Free markets and state management are like oil and water, and simply don’t mix. State management of both interest rates and the quantity of money and credit dupes the general public for a while, but not for ever. And when the ordinary person wakes up to the decline in the purchasing power of his money he reduces his cash liquidity in preference to ownership of consumable goods. No matter that higher interest rates bankrupt the over-indebted. No matter that rising unemployment leads to a general sense of job insecurity. No matter that the majority of people have little or no cash liquidity. Those that do have cash and start to accumulate the necessities of life may be a growing minority, but they are sufficient in number to drive up retail prices by creating inventory shortages. They are only the first to realise that raw material and other processing costs are rising, and that the purchasing power of their money is falling.
This realisation spreads, which is why stagflation leads to hyperinflation, unless it’s halted. Stopping it means forgetting monetary policy objectives, and either letting the market determine rates, in which case the ability of banks to create credit out of thin air has to be curtailed perhaps by the threat to their own insolvency, or rates are deliberately raised by the central bank high enough to crash the economy.
It was the market that forced a reluctant BoE to accept reality in 1975, principally through bankruptcies in the commercial property market (which is where the leverage was at that time) and in their lenders, the secondary banks. By way of contrast, the Fed, chaired by Paul Volcker, took the initiative over markets in 1981, jacking up interest rates until the economy stalled and people preferred money again to spending it. This time around, US government debt to GDP is over 100%, in 1980 it was about 30%. In the UK, most houses were mortgage-free in the 1970s. Today 80+% mortgages are typical. The consequences of markets regaining control over interest rates are considerably more dangerous today. Volcker’s interest rate policy was practical twenty-five years ago, in that the fall-out was generally containable. We cannot say that is true now, with all the debt that would default.

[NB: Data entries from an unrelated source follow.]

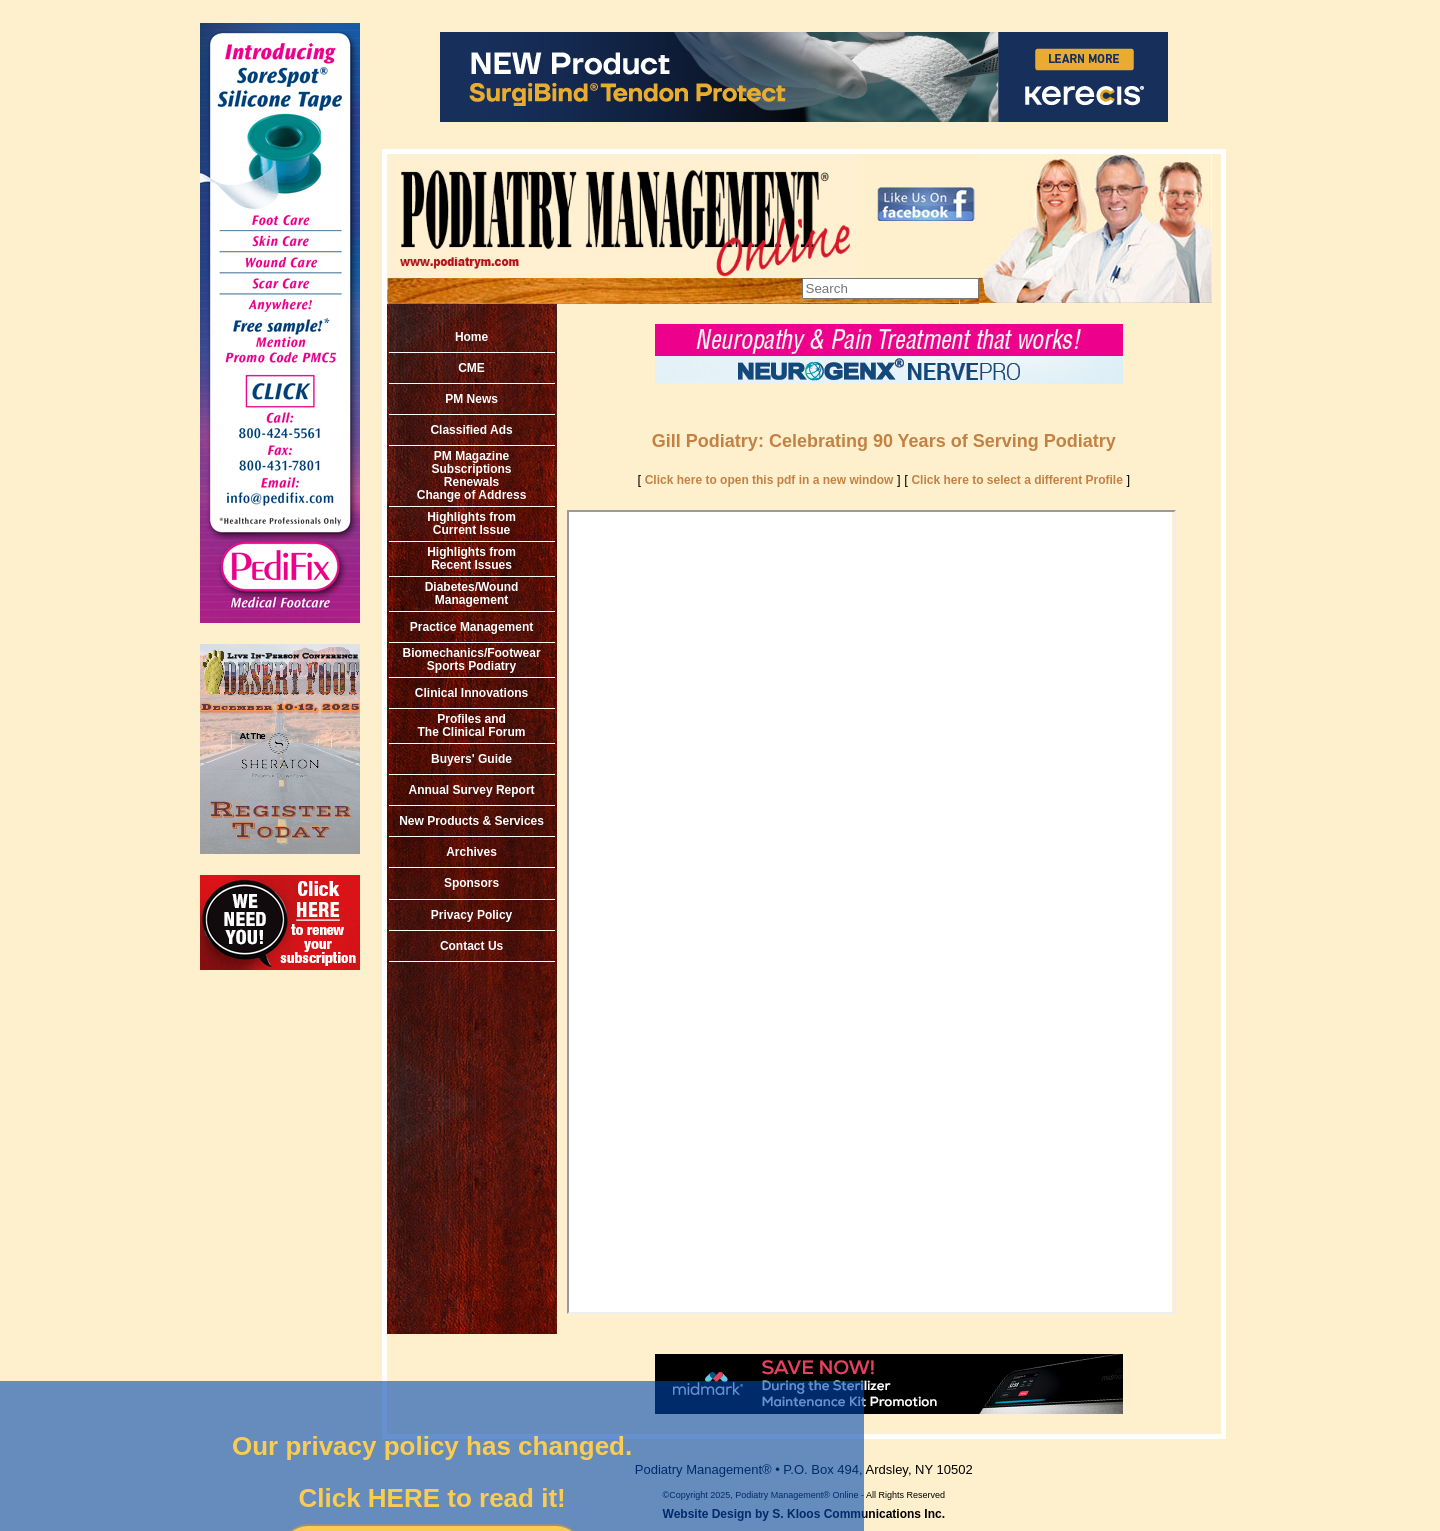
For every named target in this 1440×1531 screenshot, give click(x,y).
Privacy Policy (471, 915)
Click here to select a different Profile (1016, 480)
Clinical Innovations (471, 693)
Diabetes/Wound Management (472, 593)
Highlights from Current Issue (471, 523)
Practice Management (471, 627)
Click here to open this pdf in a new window (769, 480)
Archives (471, 852)
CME (471, 368)
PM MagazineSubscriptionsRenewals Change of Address (472, 475)
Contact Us (471, 946)
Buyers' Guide (471, 759)
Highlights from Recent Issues (471, 558)
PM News (471, 399)
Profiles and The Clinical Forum (472, 725)
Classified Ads (471, 430)
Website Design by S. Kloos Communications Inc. (804, 1514)
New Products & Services (471, 821)
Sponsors (471, 883)
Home (471, 337)
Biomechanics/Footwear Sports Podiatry (472, 659)
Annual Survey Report (472, 790)
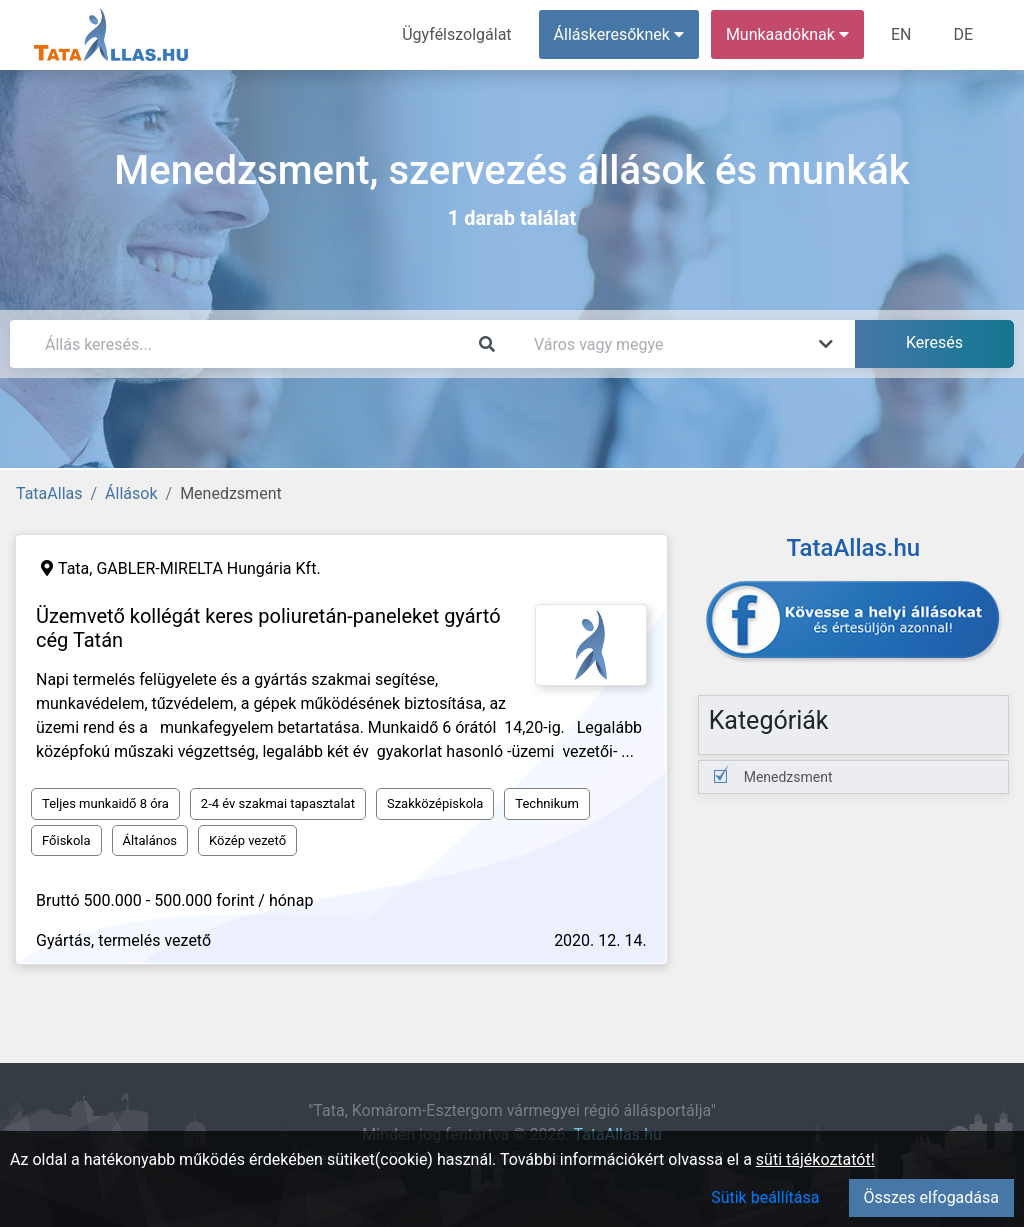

This has always been the basic argument for not putting trust in fiat currencies, instead having a form of money whose purchasing power is more stable in terms of commodities and raw materials. The Bank of England’s inept monetary policies under Mark Carney’s governorship seem certain to expose the fragility of fiat sterling to wider public attention and scepticism. If the consequences weren’t so serious, we might thank him for unwittingly toppling the status quo. But the inevitable crisis, many times worse than that faced in 1975, cannot be embraced even by the most extreme financial masochist. This is why people in Britain and America will increasingly find solace in gold.